- [REQUIRED ACTION] From the entries underneath, give the number of lines holding the word "pages", without any other words.

- [Items from a dataset]
☆ ☆ ☆ ☆ ☆

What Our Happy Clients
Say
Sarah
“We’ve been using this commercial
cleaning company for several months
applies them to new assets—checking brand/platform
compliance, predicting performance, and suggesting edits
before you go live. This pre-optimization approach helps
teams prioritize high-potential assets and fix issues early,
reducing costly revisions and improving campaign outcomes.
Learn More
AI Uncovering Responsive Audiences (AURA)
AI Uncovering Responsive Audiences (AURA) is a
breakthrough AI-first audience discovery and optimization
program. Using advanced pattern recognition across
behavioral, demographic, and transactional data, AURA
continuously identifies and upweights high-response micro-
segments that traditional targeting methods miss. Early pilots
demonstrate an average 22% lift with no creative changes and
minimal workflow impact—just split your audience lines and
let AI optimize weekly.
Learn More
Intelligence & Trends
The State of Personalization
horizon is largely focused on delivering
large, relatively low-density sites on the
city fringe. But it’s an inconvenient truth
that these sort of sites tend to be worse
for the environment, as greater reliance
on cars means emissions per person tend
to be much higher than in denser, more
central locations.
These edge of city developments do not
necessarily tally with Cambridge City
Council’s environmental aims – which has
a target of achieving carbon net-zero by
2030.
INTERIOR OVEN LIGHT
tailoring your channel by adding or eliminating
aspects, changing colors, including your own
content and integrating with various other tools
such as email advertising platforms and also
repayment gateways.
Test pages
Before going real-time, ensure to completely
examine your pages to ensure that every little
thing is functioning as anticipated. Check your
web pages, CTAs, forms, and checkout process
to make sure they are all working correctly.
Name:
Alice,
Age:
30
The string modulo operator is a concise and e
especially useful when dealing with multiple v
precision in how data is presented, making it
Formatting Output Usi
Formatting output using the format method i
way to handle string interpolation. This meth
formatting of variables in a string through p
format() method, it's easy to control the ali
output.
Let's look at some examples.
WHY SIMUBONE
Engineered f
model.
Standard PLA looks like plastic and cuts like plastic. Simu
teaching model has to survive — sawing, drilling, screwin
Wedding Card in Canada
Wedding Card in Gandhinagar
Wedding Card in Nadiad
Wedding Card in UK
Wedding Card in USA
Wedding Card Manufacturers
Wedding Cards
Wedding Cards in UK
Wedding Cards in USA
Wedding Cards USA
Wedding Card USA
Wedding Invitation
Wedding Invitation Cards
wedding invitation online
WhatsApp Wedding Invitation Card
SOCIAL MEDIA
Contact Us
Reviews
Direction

☆ ☆ ☆ ☆ ☆

- [RESPONSE] 3